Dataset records
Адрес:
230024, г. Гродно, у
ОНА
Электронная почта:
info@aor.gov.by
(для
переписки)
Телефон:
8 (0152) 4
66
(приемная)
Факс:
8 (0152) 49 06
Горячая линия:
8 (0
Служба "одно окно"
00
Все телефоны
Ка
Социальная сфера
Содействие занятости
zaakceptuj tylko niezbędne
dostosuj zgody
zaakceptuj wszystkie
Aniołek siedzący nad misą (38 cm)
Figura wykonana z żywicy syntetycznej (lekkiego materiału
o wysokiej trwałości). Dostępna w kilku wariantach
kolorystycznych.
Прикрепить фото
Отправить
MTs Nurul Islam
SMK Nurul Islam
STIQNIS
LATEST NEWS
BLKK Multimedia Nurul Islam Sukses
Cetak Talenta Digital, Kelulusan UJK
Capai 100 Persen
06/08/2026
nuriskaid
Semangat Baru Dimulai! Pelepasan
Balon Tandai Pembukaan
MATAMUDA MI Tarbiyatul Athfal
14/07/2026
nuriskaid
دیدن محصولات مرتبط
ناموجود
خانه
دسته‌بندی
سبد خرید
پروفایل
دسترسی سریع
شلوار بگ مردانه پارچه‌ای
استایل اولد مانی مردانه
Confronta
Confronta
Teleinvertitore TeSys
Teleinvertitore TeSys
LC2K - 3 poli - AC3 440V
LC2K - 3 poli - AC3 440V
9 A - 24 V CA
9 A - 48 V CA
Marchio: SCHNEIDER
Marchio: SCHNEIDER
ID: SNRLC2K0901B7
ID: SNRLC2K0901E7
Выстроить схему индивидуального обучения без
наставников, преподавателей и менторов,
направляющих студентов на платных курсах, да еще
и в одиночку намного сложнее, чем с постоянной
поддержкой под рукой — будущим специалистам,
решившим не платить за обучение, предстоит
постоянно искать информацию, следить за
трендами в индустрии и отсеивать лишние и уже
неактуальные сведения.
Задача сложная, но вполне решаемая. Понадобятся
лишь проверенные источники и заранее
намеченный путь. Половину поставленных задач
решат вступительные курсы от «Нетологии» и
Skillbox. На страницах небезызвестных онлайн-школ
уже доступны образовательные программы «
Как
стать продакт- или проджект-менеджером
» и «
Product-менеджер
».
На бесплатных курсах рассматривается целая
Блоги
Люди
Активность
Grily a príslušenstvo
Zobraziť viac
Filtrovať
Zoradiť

==

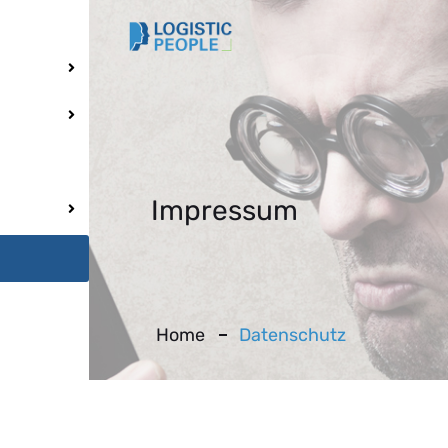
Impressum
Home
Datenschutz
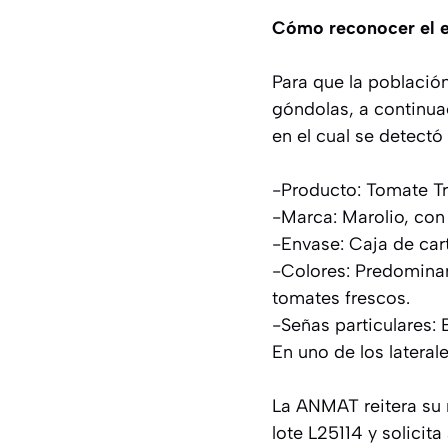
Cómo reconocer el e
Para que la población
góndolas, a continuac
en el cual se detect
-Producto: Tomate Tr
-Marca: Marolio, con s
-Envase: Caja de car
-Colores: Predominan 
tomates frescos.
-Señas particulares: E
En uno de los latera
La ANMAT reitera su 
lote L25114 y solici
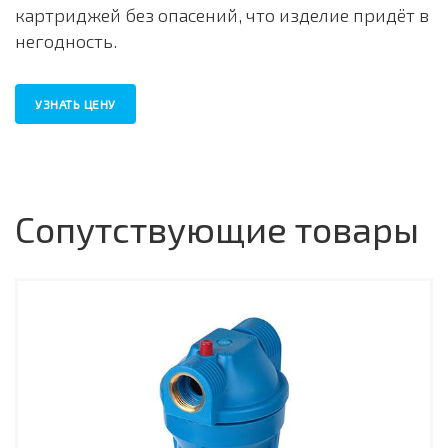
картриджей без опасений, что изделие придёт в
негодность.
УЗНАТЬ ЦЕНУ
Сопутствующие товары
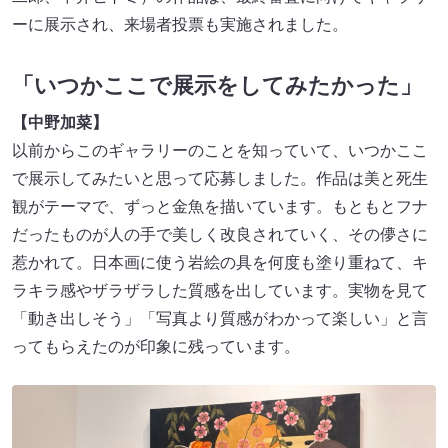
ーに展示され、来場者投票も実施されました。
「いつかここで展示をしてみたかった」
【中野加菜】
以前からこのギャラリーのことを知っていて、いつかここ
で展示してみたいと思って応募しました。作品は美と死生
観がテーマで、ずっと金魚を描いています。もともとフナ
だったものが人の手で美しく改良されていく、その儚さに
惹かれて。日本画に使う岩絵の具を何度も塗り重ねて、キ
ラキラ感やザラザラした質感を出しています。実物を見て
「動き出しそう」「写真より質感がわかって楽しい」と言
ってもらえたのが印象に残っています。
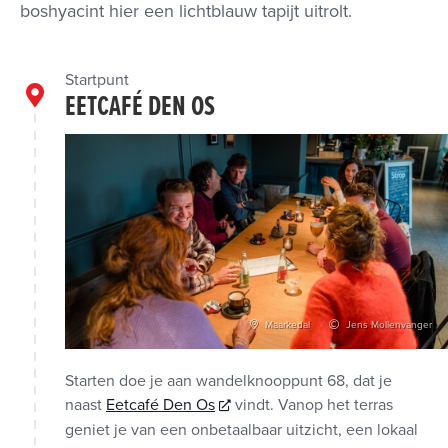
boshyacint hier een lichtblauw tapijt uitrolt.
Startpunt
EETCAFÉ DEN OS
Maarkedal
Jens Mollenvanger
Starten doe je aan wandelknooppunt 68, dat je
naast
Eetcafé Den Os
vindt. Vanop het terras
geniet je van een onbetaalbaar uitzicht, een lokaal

--

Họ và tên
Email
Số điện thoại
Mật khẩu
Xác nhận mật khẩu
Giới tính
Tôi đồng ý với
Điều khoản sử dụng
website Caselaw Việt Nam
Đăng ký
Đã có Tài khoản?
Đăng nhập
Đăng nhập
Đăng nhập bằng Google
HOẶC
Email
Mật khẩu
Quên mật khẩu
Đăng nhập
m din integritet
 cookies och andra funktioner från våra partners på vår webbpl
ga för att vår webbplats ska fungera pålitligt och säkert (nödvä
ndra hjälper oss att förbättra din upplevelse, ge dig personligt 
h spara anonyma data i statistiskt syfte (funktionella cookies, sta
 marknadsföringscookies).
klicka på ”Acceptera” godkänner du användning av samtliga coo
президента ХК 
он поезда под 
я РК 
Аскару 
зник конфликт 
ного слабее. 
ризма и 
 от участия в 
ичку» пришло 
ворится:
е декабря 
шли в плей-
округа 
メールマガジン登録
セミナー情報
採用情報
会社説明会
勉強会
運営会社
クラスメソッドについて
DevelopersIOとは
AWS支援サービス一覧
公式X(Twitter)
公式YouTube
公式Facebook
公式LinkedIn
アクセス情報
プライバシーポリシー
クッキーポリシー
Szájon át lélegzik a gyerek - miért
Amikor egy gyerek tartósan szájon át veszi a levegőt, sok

#### [WHAT IS BEING ASKED]
Give again the stretch of the entries above that begins at the line with "惹かれて。日本画に使う岩絵の具を何度も塗り重ねて、キ" and ends at the line with "geniet je van", word for word, with no pictures.

#### [SOLUTION TO THIS PROBLEM]
惹かれて。日本画に使う岩絵の具を何度も塗り重ねて、キ
ラキラ感やザラザラした質感を出しています。実物を見て
「動き出しそう」「写真より質感がわかって楽しい」と言
ってもらえたのが印象に残っています。
boshyacint hier een lichtblauw tapijt uitrolt.
Startpunt
EETCAFÉ DEN OS
Maarkedal
Jens Mollenvanger
Starten doe je aan wandelknooppunt 68, dat je
naast
Eetcafé Den Os
vindt. Vanop het terras
geniet je van een onbetaalbaar uitzicht, een lokaal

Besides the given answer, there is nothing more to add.